To simplify the argument, let's imagine that the second premise wasn't there.

We'd have:

Premise: If an activity significantly reduces chronic lower back pain, doctors should be prepared to discuss the merits of that activity with patients who ask about it.

Conclusion: Thus, doctors treating patients with chronic lower back pain should be prepared to discuss the merits of yoga.

If this were the argument, it should hopefully be fairly straightforward that the missing premise (i.e. the assumption) is that yoga significantly reduces chronic lower back pain. If that statement were added to the argument, it would link the new information in the conclusion (yoga) back to the premise. Since the sufficient condition would apply to the term "yoga," that would mean that the necessary term would also apply to "yoga."

Of course, to complicate the reasoning a bit, the argument does include a second premise that yoga is similar to stretching with a physical therapist in terms of reducing chronic lower back pain. Unfortunately, this premise is useless in supporting the conclusion unless we also know that stretching with a physical therapist significantly reduces chronic lower back pain. It is not enough that these activities may reduce chronic lower back pain a bit; they need to significantly reduce chronic lower back pain in order to trigger our conditional premise and allow us to properly draw the conclusion. Answer B, which is a Supporter assumption, provides this missing information and closes the logical gap in the argument.

(Incidentally, even though this question is an Assumption question rather than a Justify question, often in arguments containing conditional reasoning like this one, the correct answer is both necessary for the argument and sufficient to justify it.)

As for Answer E, this answer is not conditional, so I would not recommend that you diagram it.

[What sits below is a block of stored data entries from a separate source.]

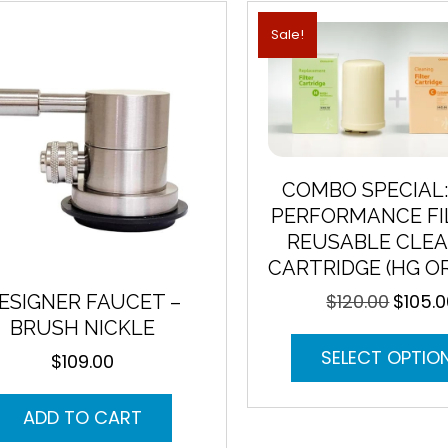
Sale!
COMBO SPECIAL:
PERFORMANCE FI
REUSABLE CLEA
CARTRIDGE (HG O
$
120.00
$
105.
ESIGNER FAUCET –
Original
price
BRUSH NICKLE
was:
SELECT OPTIO
$
109.00
$120.00.
ADD TO CART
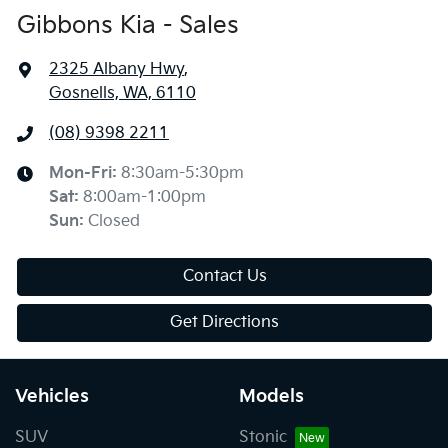
Gibbons Kia - Sales
2325 Albany Hwy
,
Gosnells, WA, 6110
(08) 9398 2211
Mon-Fri:
8:30am-5:30pm
Sat
:
8:00am-1:00pm
Sun
:
Closed
Contact Us
Get Directions
Vehicles
Models
SUV
Stonic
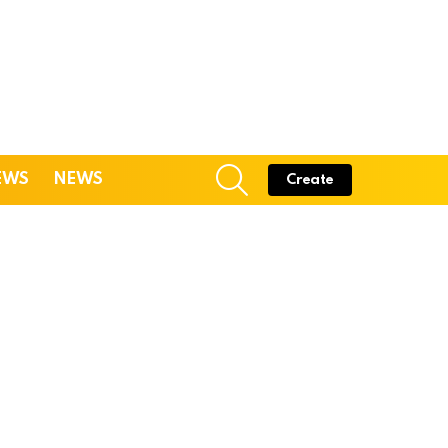
SEARCH
EWS
NEWS
Create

More information on when to diagram conditional statements, including avoiding trying to diagram everything as a conditional statements, in "The Logical Reasoning Bible."

There are several problems/red flags with Answer E. First, the stimulus states what "doctors should be prepared to discuss" (my emphasis) while this answer describes what many doctors do discuss. These are not identical/synonymous, and that alone is a reason to eliminate this answer. In any argument about what doctors should do, statements about what doctors actually do will usually be irrelevant. Second, this answer refers to "many doctors." The word "many" is a vague word on the LSAT and often appears in wrong answers, so be wary of choosing answers with this word. The test makers know that test takers often confuse the word "many" with the word "most" even though they are not the same.

If you negated Answer E, the negation would be: "Not many (i.e. few) doctors treating patients with chronic lower back pain discuss with their patients the merits of taking stretching classes with a physical therapist."

As discussed, this does not weaken the argument because what doctors actually do has no effect on what doctors should do. For example, the fact that many people actually eat a lot of junk food has no effect on whether people should eat a lot of junk food.